Given records section start
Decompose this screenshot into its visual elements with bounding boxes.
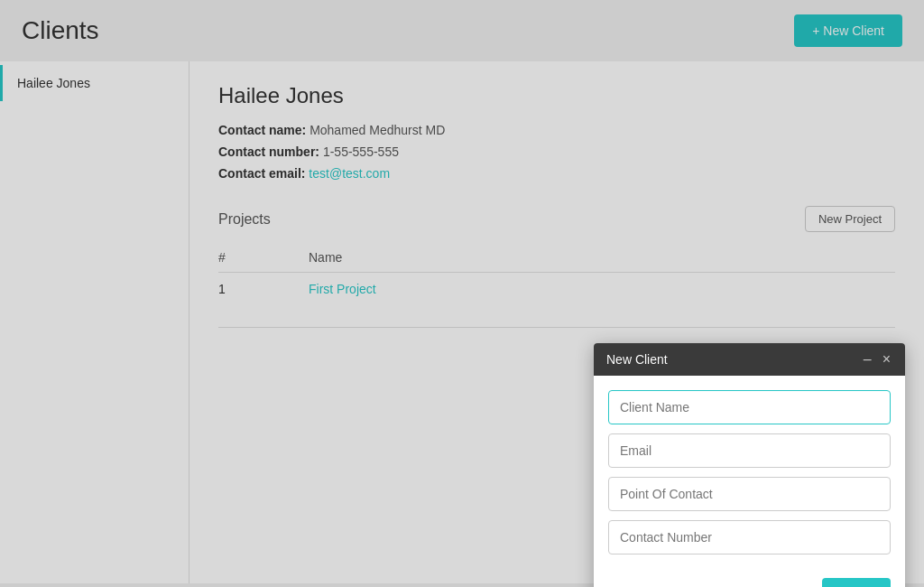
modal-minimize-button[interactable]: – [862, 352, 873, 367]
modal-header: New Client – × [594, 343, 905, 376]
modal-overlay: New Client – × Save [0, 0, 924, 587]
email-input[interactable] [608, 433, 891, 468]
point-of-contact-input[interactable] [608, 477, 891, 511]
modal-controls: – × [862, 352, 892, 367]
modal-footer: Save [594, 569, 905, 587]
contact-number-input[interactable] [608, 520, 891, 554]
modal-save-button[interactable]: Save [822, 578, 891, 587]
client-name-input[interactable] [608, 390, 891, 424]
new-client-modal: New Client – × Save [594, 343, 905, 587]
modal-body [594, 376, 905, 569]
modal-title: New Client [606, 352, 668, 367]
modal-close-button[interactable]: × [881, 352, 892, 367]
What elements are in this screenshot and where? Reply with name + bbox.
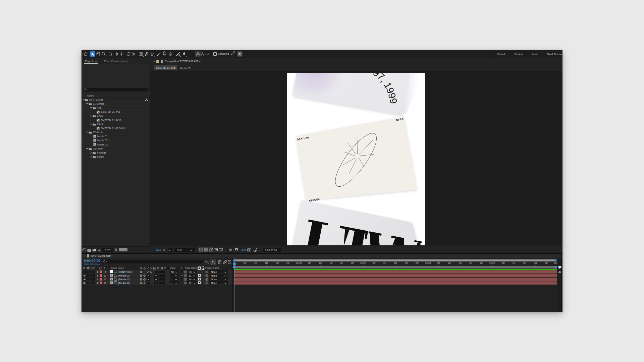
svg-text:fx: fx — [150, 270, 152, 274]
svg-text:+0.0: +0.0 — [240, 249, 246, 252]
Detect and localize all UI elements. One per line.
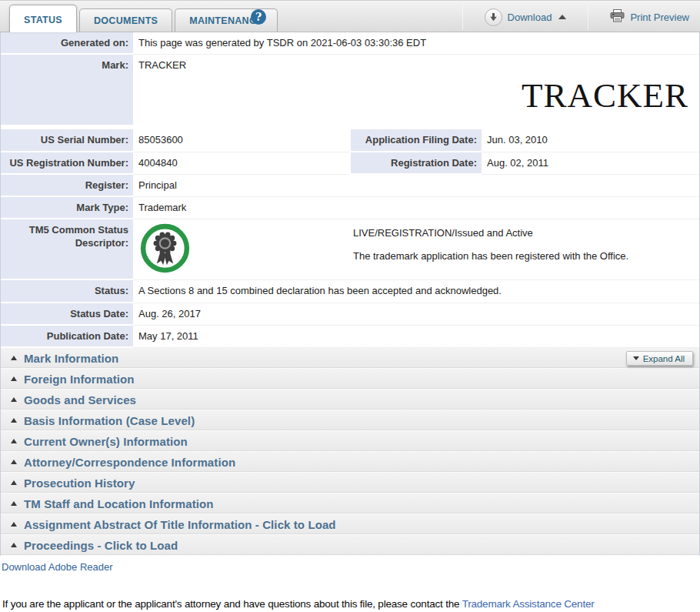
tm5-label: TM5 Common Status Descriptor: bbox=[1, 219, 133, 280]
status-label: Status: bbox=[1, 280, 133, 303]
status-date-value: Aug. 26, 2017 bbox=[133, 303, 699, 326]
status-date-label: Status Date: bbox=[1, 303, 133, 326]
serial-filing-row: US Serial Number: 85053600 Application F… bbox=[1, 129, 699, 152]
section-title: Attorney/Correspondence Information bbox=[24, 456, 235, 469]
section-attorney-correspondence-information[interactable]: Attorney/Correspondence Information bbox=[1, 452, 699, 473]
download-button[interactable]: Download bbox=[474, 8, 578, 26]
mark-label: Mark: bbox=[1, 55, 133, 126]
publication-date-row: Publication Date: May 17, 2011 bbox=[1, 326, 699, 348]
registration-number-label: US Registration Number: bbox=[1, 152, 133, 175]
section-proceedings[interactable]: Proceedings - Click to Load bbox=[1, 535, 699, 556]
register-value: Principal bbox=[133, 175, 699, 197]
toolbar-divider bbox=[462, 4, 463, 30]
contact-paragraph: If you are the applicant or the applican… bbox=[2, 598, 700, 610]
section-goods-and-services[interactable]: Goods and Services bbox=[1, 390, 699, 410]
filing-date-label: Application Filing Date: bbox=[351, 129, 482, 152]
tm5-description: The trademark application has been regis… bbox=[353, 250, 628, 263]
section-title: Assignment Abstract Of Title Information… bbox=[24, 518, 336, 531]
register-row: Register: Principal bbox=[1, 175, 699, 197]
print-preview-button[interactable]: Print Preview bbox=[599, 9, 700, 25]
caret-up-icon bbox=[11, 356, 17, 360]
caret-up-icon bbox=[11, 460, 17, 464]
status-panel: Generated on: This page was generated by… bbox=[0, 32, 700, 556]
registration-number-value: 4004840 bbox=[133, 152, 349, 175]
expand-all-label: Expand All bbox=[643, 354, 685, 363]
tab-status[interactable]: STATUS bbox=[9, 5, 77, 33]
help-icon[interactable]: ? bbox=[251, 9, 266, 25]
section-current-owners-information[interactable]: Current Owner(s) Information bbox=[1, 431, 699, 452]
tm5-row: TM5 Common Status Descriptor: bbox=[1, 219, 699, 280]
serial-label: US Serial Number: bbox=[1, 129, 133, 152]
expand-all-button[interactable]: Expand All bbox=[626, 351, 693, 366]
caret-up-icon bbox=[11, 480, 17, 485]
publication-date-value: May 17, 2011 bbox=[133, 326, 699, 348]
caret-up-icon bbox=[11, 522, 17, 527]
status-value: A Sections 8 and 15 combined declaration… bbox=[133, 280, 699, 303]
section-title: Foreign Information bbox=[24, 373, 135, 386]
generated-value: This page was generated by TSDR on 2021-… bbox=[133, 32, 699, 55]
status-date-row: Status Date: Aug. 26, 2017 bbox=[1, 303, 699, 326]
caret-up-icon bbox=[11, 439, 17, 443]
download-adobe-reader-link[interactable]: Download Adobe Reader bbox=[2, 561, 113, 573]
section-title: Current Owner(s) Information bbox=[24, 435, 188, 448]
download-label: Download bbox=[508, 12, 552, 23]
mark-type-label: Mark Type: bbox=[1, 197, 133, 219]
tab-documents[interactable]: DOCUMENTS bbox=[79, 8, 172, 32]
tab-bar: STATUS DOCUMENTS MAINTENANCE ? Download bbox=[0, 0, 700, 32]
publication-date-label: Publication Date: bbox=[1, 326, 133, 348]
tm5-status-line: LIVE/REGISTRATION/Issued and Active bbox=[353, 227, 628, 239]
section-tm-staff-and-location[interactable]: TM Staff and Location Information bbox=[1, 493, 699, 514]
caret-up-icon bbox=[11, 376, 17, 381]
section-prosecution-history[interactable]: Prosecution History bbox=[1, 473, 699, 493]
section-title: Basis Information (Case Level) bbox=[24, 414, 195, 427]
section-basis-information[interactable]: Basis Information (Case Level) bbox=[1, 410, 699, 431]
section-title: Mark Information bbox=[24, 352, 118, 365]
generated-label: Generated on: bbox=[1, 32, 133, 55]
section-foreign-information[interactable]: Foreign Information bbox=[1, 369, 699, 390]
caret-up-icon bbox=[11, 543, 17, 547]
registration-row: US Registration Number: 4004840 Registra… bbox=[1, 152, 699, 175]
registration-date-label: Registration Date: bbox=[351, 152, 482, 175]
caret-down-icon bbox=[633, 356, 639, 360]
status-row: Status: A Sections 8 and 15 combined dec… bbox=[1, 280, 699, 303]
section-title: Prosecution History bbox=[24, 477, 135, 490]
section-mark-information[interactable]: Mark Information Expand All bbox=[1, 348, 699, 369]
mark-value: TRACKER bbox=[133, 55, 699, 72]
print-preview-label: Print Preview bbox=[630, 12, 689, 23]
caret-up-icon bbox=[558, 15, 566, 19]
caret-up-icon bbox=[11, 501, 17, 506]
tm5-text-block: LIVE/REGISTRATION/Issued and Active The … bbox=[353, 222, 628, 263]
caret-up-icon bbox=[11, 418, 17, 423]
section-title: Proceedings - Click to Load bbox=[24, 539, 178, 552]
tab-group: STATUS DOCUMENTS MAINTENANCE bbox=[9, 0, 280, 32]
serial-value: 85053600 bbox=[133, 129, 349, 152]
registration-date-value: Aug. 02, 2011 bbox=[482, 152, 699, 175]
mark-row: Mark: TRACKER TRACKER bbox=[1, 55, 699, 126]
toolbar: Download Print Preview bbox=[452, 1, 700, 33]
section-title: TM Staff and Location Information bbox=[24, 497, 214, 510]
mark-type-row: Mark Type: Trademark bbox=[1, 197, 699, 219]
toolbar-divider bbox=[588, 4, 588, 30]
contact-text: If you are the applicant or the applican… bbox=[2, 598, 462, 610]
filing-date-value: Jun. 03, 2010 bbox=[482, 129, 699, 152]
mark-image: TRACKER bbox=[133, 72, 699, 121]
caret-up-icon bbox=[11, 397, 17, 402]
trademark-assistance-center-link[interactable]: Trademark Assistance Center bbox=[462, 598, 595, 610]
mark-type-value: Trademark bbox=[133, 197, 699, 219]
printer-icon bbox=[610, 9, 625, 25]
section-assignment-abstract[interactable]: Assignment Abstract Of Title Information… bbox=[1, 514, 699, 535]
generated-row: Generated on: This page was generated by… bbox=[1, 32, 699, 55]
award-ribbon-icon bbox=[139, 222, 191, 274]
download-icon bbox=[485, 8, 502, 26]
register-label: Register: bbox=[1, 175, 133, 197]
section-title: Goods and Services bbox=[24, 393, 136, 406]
Given records section end
What to do
Every line above that holds the string "publication" should be copied out.

Answer to the problem
publication-date-row: Publication Date: May 17, 2011 bbox=[1, 326, 699, 348]
publication-date-value: May 17, 2011 bbox=[133, 326, 699, 348]
publication-date-label: Publication Date: bbox=[1, 326, 133, 348]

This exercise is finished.